Simulate \(n\) patients on placebo and compare the state occupancy frequencies with those observed in the trial, pooling treatments. \(n\) is set to \(10 \times\) the number of patients in the trial sample we are using to make comparisons easy after we divide frequencies by 10. Just for comparison purposes we carry death forward. For the initial state we sample from the observed proportions.

n <- length(unique(dcf$id)) * 10
n
[1] 13510
initialProp <- d[day==1, relfreq(bstatus)]
set.seed(13)
initialSamp <- sample(names(initialProp), n, TRUE, prob=initialProp)

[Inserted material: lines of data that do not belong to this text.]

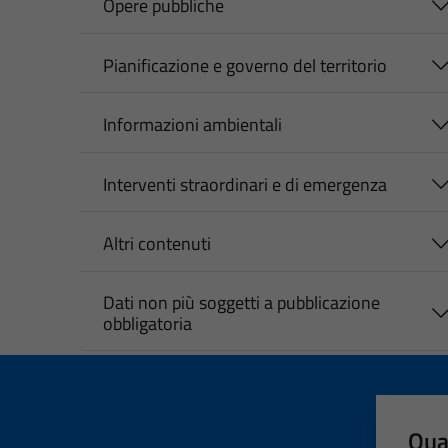
Opere pubbliche
Pianificazione e governo del territorio
Informazioni ambientali
Interventi straordinari e di emergenza
Altri contenuti
Dati non più soggetti a pubblicazione
obbligatoria
Qua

# Compute state occupancy probabilities for group 1
# We need to compute a weighted average over the result for each baseline state
# 
sop <- list()
for(initial in names(initialProp))
  sop[[initial]] <- soprobMarkovOrd(levels(d$status), 1:27, initial=initial, absorb='Dead',
                                                        intercepts=ints, g=g, X=1)
avgProp <- initialProp['Vent/ARDS']            * sop[['Vent/ARDS']] +
             initialProp['In Hospital/Facility'] * sop[['In Hospital/Facility']]
w2 <- data.table(avgProp)
w2[, time := as.numeric(rownames(w2))]
w2[, type := 'Model Fitted to VIOLET 2']

plotsop(avgProp)

Figure 11.2: State occupancy probabilities averaged over the observed VIOLET 2 distribution of initial states, for treatment 1

s <- simMarkovOrd(n=n, y=levels(d$status), times=1:27,
                  initial=initialSamp,
                  X=c(group=1), absorb='Dead',
                  intercepts=ints, g=g, carry=TRUE)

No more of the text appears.